Things I Don’t Like


There are a lot of things that I don’t like, much like everyone else. One thing I do like though, is Limericks, so decided to put the things I don’t like in Limerick form. To be honest, I was running out of ides for this week, so this is what you get. I can’t please everyone all the time, okay, I just can’t. So here you go, enjoy, or not, whatever. 

Leaving the house: 

Leaving the house is a source of great stress 
to those who prefer sweats over pants or a dress 
that the netflix and chill date 
actually seems pretty great 
is something that I hate to confess. 

Forgetting names: 

Here is the thing, I do know your face 
and I know that your Grandma’s called Grace
 I know your star sign 
and I’ve seen your 1D shrine 
but your name is the thing that my brain has misplaced. 

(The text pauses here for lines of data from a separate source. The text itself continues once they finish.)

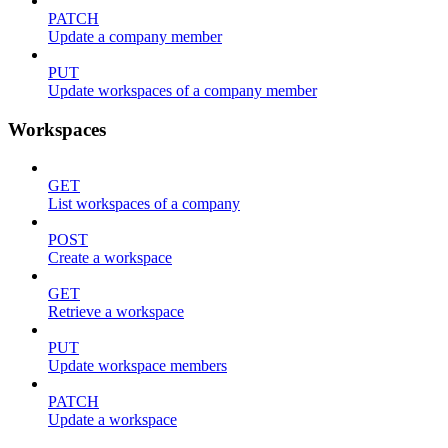
PATCH
Update a company member
PUT
Update workspaces of a company member
Workspaces
GET
List workspaces of a company
POST
Create a workspace
GET
Retrieve a workspace
PUT
Update workspace members
PATCH
Update a workspace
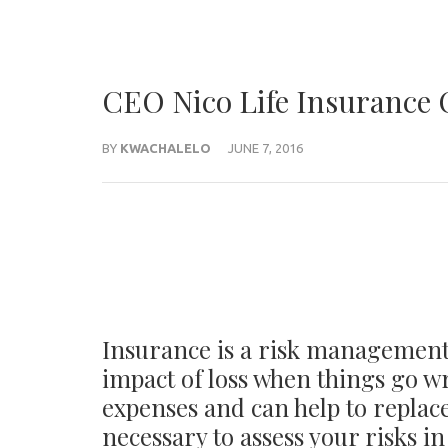
CEO Nico Life Insurance
BY
KWACHALELO
JUNE 7, 2016
Insurance is a risk management 
impact of loss when things go wr
expenses and can help to replace
necessary to assess your risks in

How many legs do you really need?  Why do you need so much speed?
Bugs do not need fur, 
of this, I am sure. 
Just leave me alone, I plead. 

Living on a Prayer: 

How do you even live on a prayer? 
Is it supposed to be better than air? 
I don’t understand 
why this song is so grand
but at least it’s better than Cher*

*This isn’t actually true, Bon Jovi is the worst, but rhyming is hard… 


To risk sounding like an old maid, 
I really don’t care that you are getting laid. 
it’s not a good day 
when I see your forplay 
it’s really not something that need be displayed. 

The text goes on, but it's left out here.